Jakutien war auch Sowjetunion. Typisch sind die hässlichen Plattenbauten, die Leninstatuen, die
Sicheln und Hämmer, die Schächte, die matschigen Holzhausdörfer, die pensionierten ExKolchosedirektoren, die ehemaligen Geheimagenten, der Krimsekt, die Industrieareale und
Militärflugzeuge, die Taiga. Jetzt ist Jakutien eine souveräne Republik im Rahmen der Russischen
Föderation mit weitgehenden Kompetenzen. Und vielen Problemen.

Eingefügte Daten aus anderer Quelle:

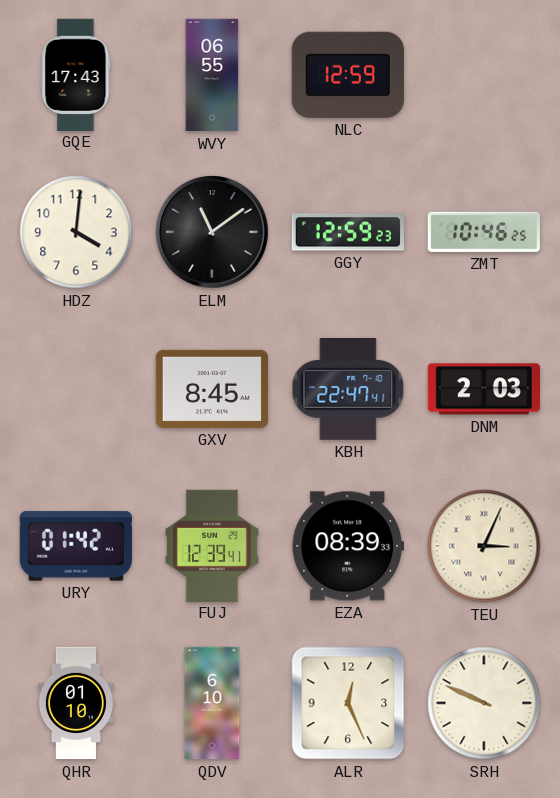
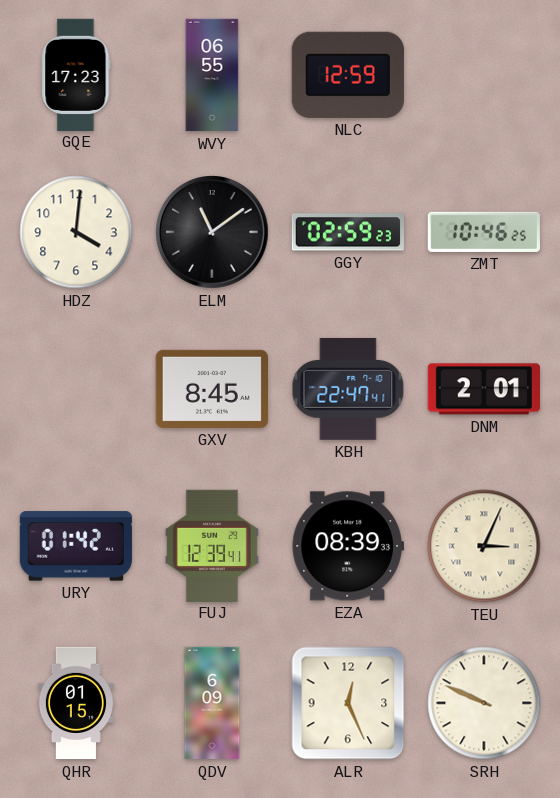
GQE: 17:43 -> 17:23
GGY: 12:59 -> 02:59
DNM: 2:03 -> 2:01
QHR: 01:10 -> 01:15
QDV: 6:10 -> 6:09
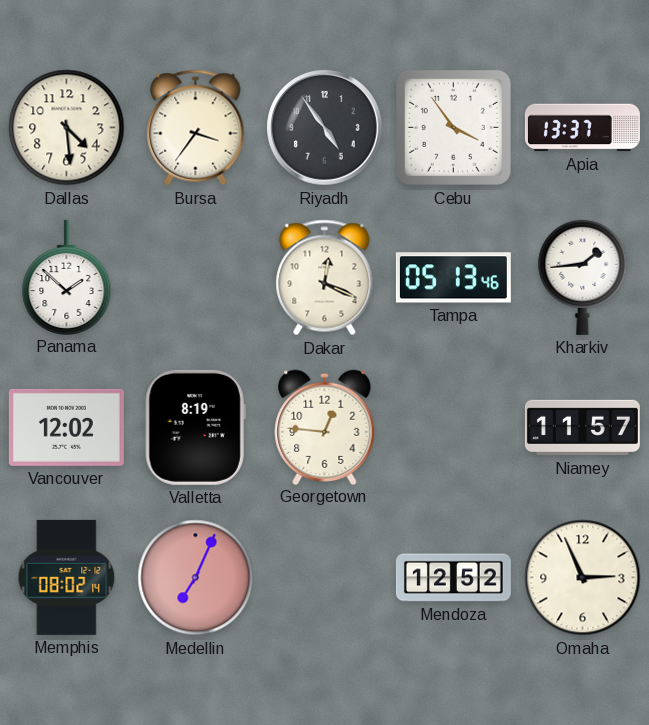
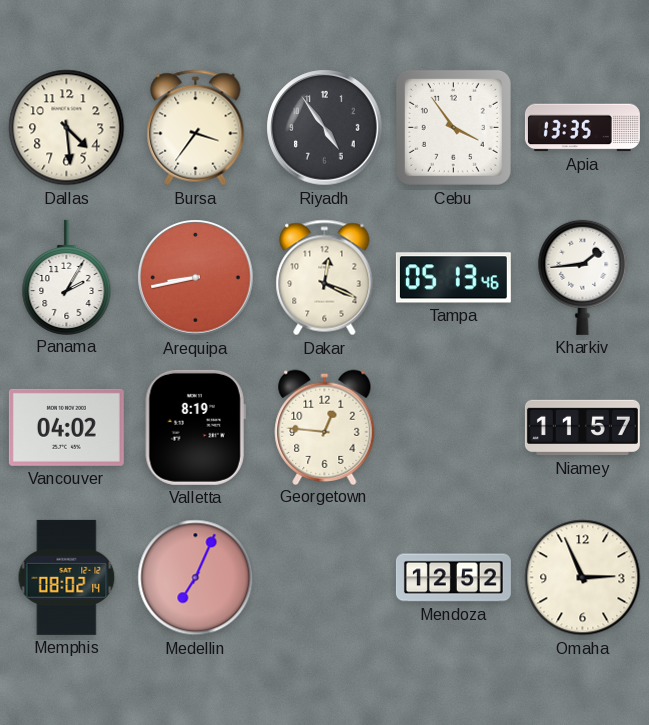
Apia: 13:37 -> 13:35
Panama: 1:52 -> 2:05
Arequipa: none -> 8:43
Vancouver: 12:02 -> 04:02
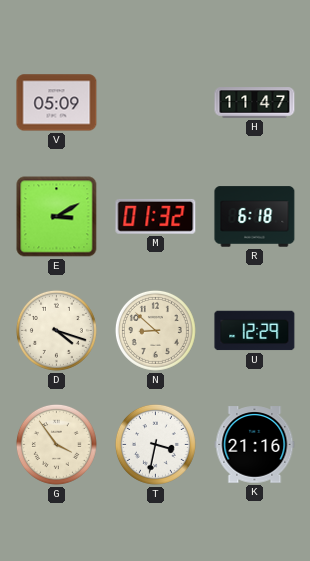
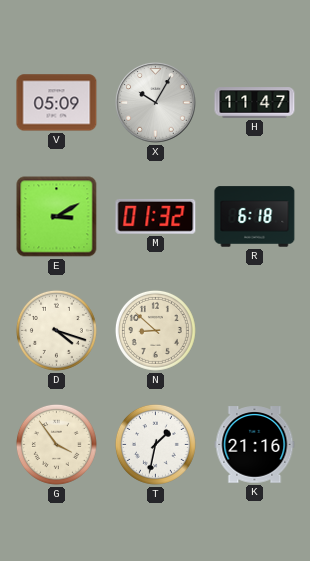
X: none -> 10:05
U: 12:29 -> none
T: 3:32 -> 1:32
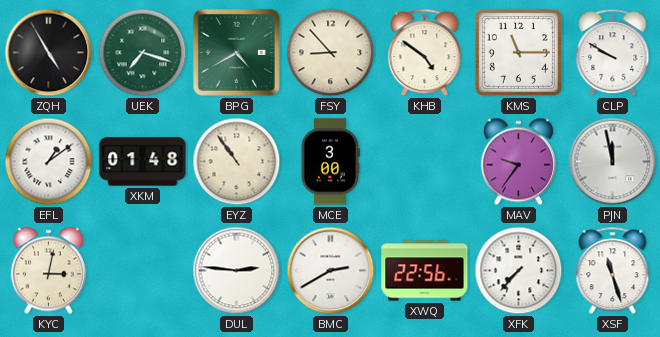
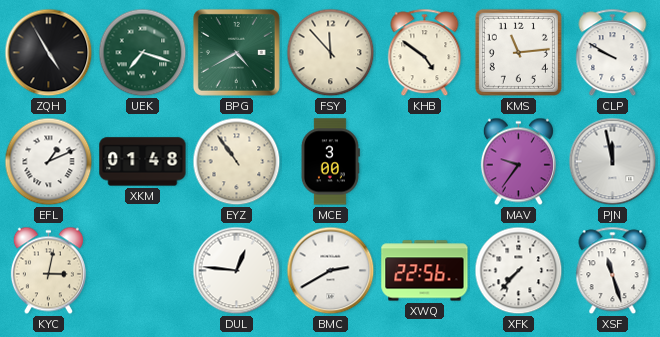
FSY: 8:53 -> 11:53
KMS: 11:15 -> 11:14
EFL: 1:09 -> 1:11
DUL: 2:46 -> 12:46
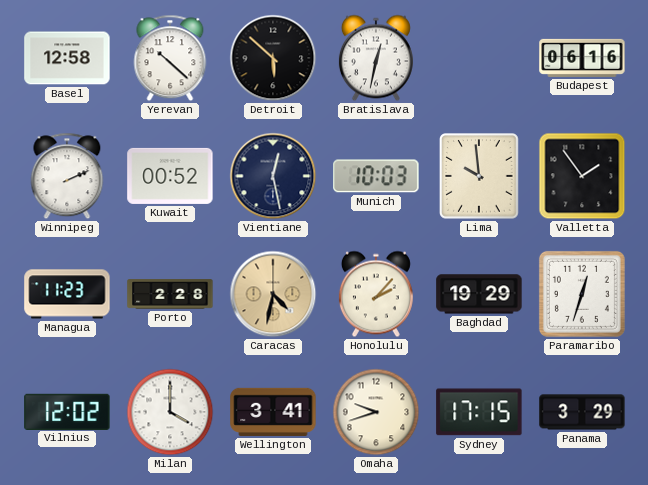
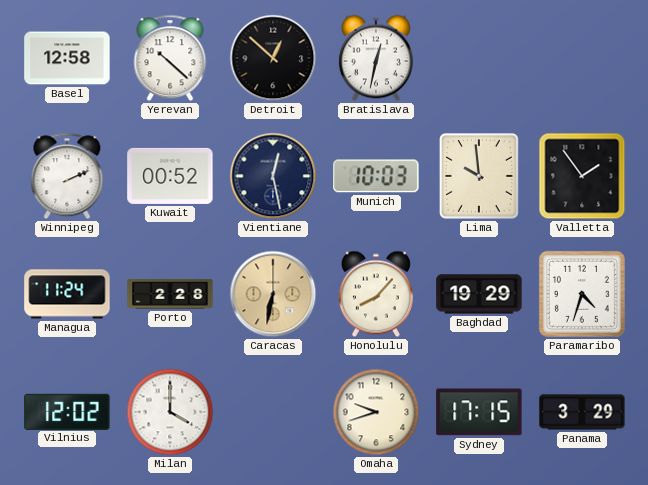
Detroit: 5:52 -> 12:52
Budapest: 06:16 -> none
Managua: 11:23 -> 11:24
Caracas: 4:32 -> 6:32
Honolulu: 2:07 -> 8:07
Paramaribo: 12:33 -> 4:33
Wellington: 3:41 -> none
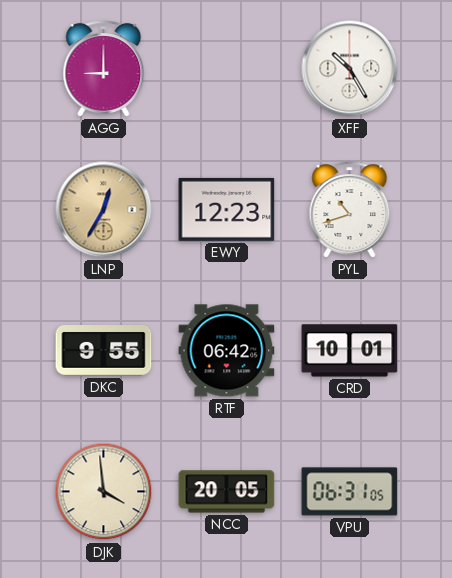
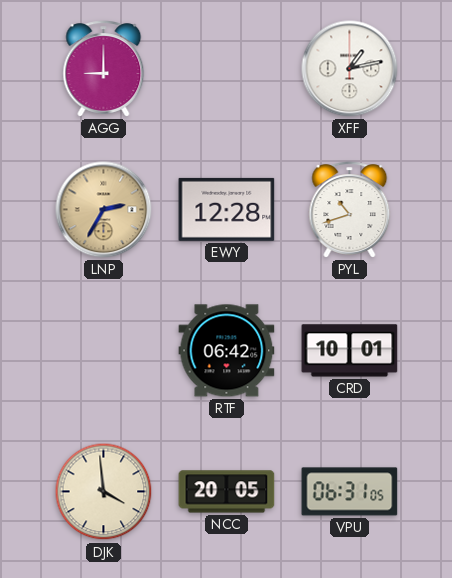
XFF: 10:25 -> 1:13
LNP: 12:35 -> 2:35
EWY: 12:23 -> 12:28
DKC: 9:55 -> none
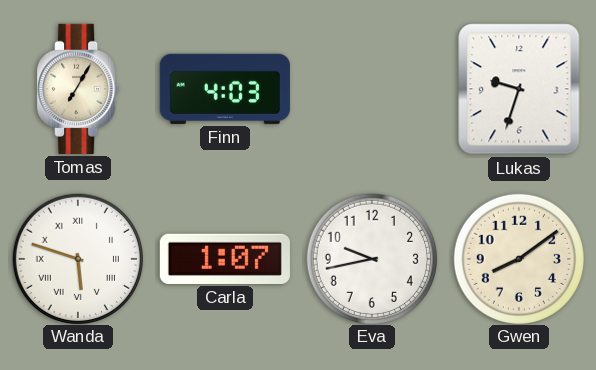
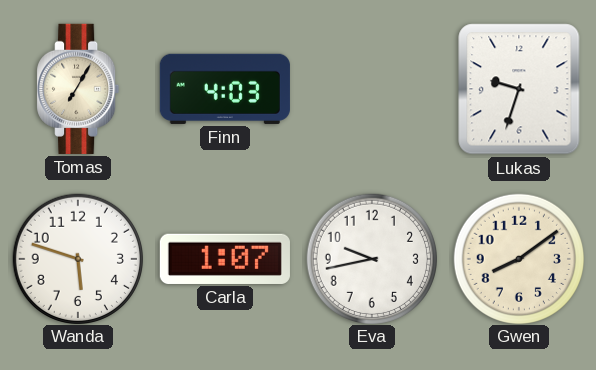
Wanda numerals: Roman -> Arabic
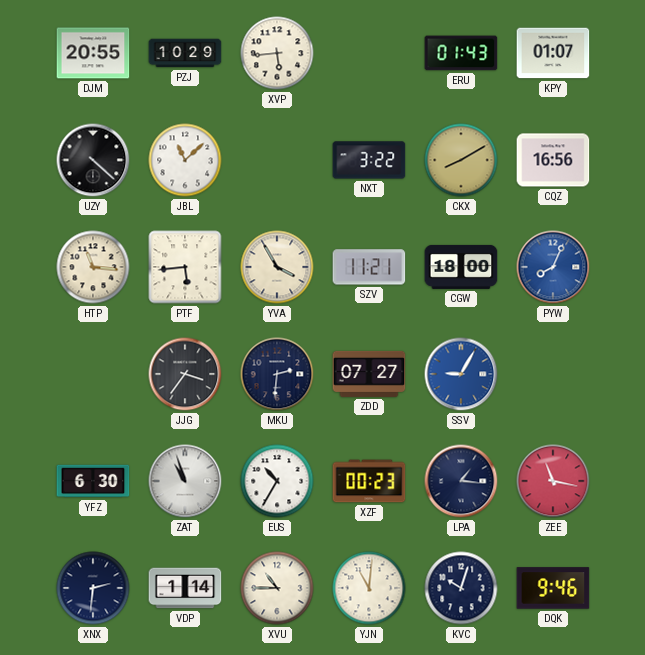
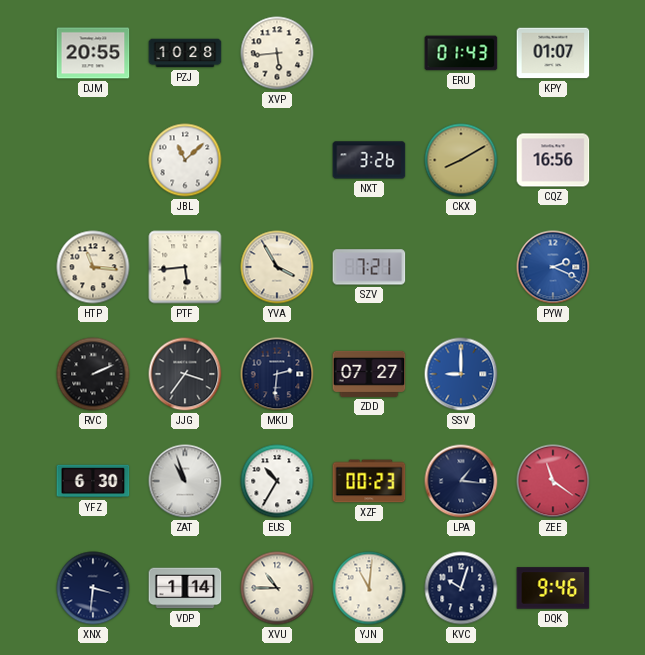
PZJ: 10:29 -> 10:28
UZY: 4:22 -> none
NXT: 3:22 -> 3:26
SZV: 11:21 -> 7:21
CGW: 18:00 -> none
PYW: 8:04 -> 2:19
RVC: none -> 2:11
SSV: 9:05 -> 9:00
ZEE: 11:17 -> 11:21
XNX: 2:31 -> 3:31
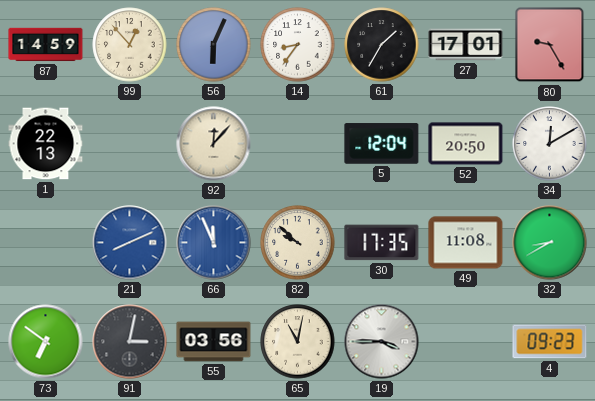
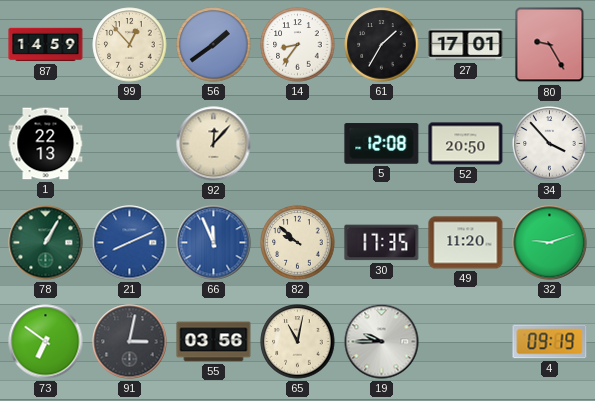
56: 6:04 -> 1:39
5: 12:04 -> 12:08
34: 12:10 -> 3:53
78: none -> 1:05
49: 11:08 -> 11:20
32: 8:40 -> 9:12
19: 3:45 -> 9:45
4: 09:23 -> 09:19
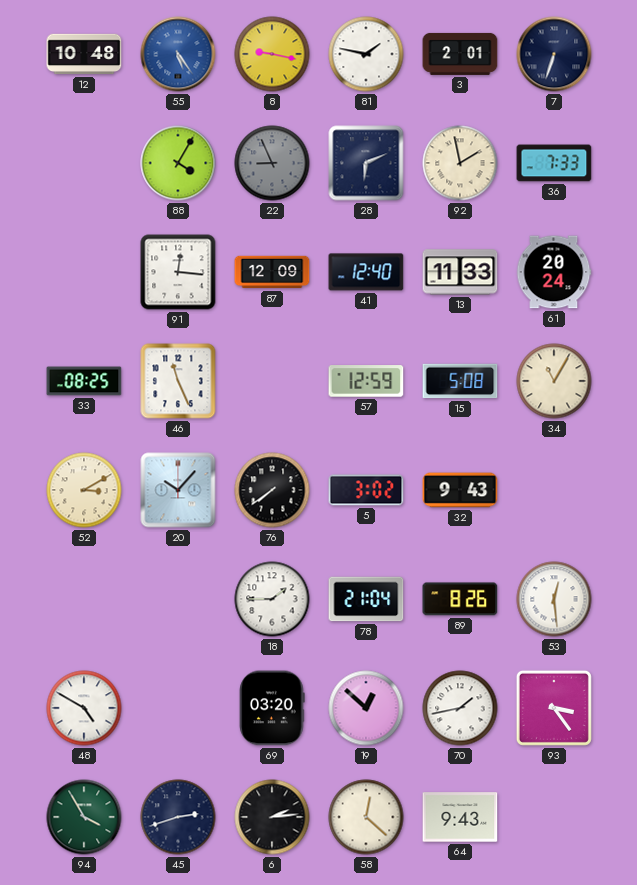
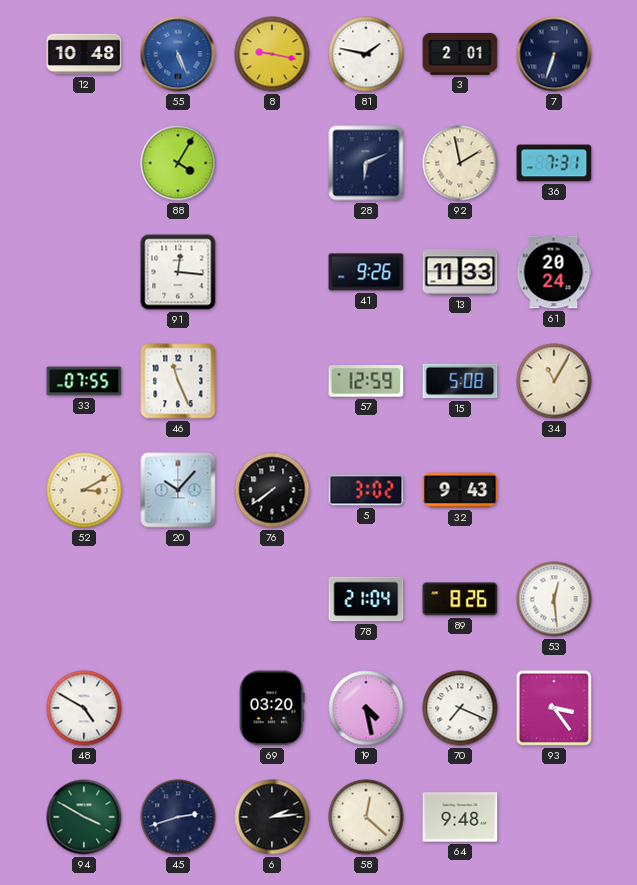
55: 5:24 -> 5:26
22: 8:56 -> none
36: 7:33 -> 7:31
87: 12:09 -> none
41: 12:40 -> 9:26
33: 08:25 -> 07:55
18: 1:45 -> none
19: 12:52 -> 4:28
70: 1:43 -> 7:19
94: 3:55 -> 3:50
64: 9:43 -> 9:48
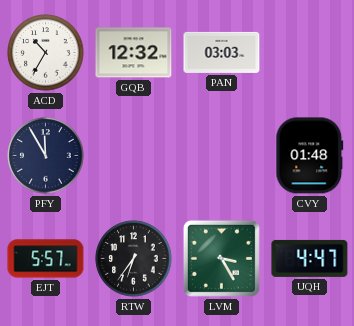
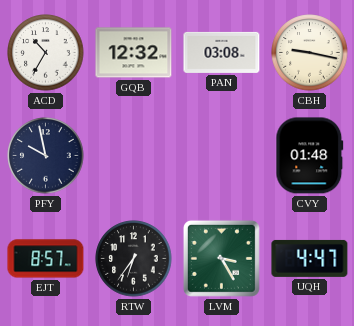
PAN: 03:03 -> 03:08
CBH: none -> 9:17
PFY: 11:55 -> 9:58
EJT: 5:57 -> 8:57
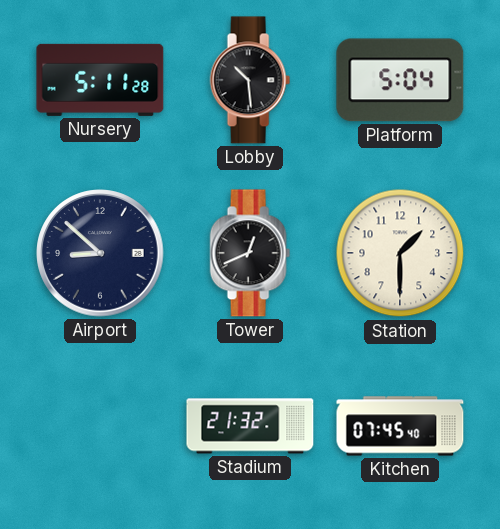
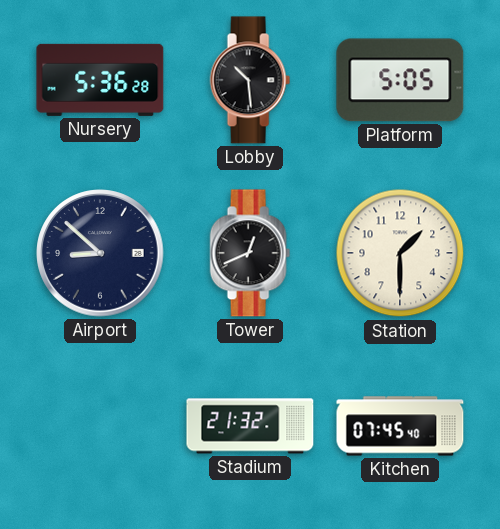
Nursery: 5:11 -> 5:36
Platform: 5:04 -> 5:05
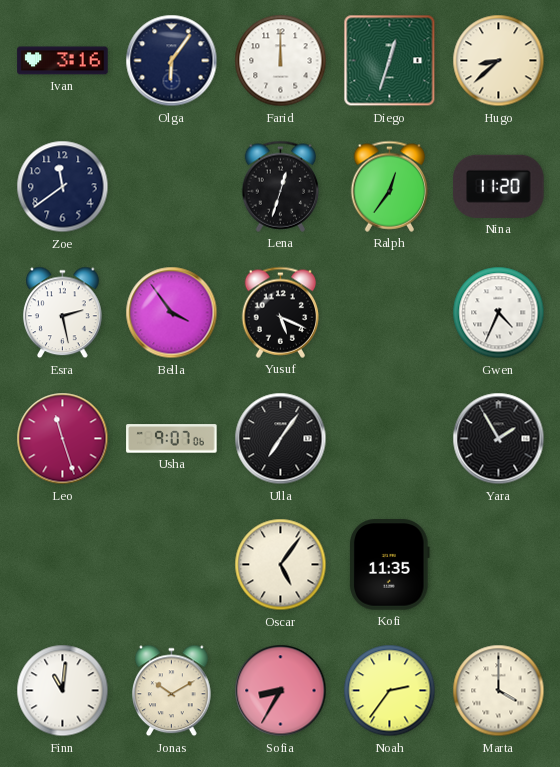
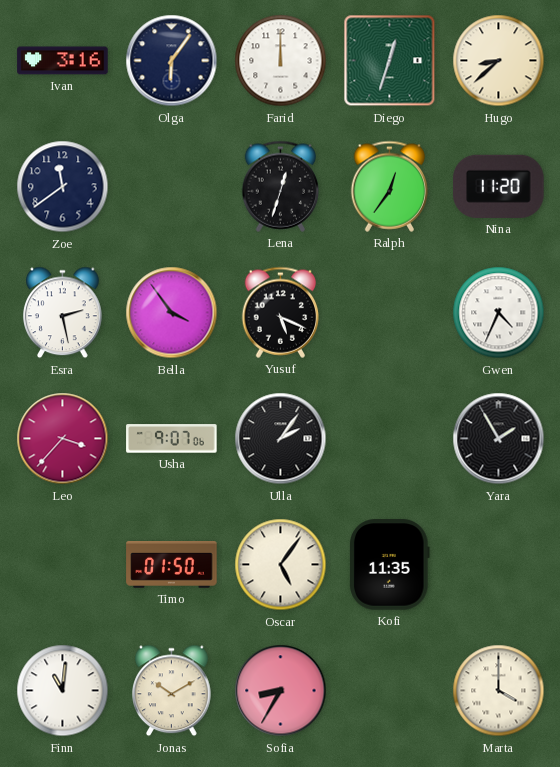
Leo: 11:27 -> 3:37
Ulla: 7:06 -> 2:06
Timo: none -> 01:50
Noah: 2:36 -> none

Dort bedeutet Marktwirtschaft
Stillstand, Verlassenheit, behördliche Ignoranz, Mangel und Überlebenskampf, Korruption. Moskau liegt
acht Zeitzonen von Jakutien entfernt.
Die Jakutin Barbara Iwanowna ist in einem Dorf geboren, das heute auf keiner Karte mehr zu
finden ist. Als man in den 1960ern ein Wasserkraftwerk plante, stand ihr Dorf im Weg und wurde
überschwemmt. Sie selbst landete im Sowchos Novyj. Aus der Jägerin wurde eine staatliche Melkerin,
ihren neun Kilo schweren jakutischen Silberschmuck musste sie im überschwemmten Dorf zurücklassen,
weil er zu schwer zum Mitnehmen war.
Die Russen begannen die sibirischen Ureinwohner zu unterdrücken. Der Kommunismus sorgte
für die Entwurzelung der Ureinwohner. Heute dürfen die Jakuten ihre traditionellen Feste wieder feiern.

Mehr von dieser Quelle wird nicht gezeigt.